In short, he describes Orchard Valley as a “fully integrated farm. With livestock plus fresh produce, our intention is to make it a closed-loop project; meaning almost everything we used would come from the farm if possible.”
This is certainly an ambitious project, which explains why so few businesses are willing to invest fully in organic farming as the norm rather than the alternative; Que even has his own agronomist and chemist working on the farm, and it’s likely that their services do not come cheap at all.
Que could have already applied for a patent if he so wishes, and the thought may have probably crossed his mind. However, he says that if Orchard Valley is going to uplift the local farming industry as a whole, then they might as well do it together with their fellow farmers.

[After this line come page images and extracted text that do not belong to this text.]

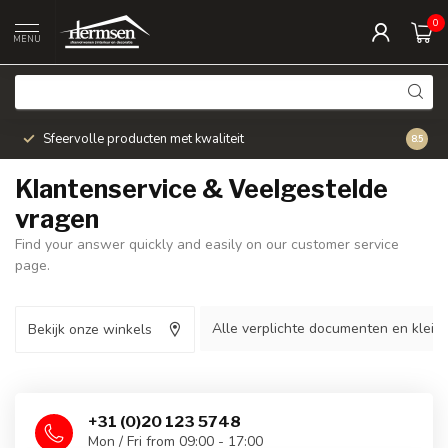
0
MENU
Sfeervolle producten met kwaliteit
Snel v
8.5
Klantenservice & Veelgestelde
vragen
Find your answer quickly and easily on our customer service
page.
Alle verplichte documenten en kleine
Bekijk onze winkels
+31 (0)20 123 5748
Mon / Fri from 09:00 - 17:00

“Our vision is to grow organic produce & livestock free of poisonous synthetic chemical & our advocacy is to help and teach the farmers to produce products safe for themselves, their customers and their families,” he explained. In hindsight, the decision to stick with “local” varieties of crops to ensure the sustenance of the farm seems appropriate when taken in context of Que’s last statement.
Johnny Que certainly seems confident of the way his vision is unfolding so far: “I believe that the Filipino farmer, if guided properly on organic agriculture, would have more productive farms and better income and eventually be freed from being hostages of the loan sharks and chemical and pesticides companies.”
His last pronouncement certainly sounds grand, but as long as I can get my fill of Italian basil with tomatoes and mozzarella and a filet of olive oil from his farm, then I’m good.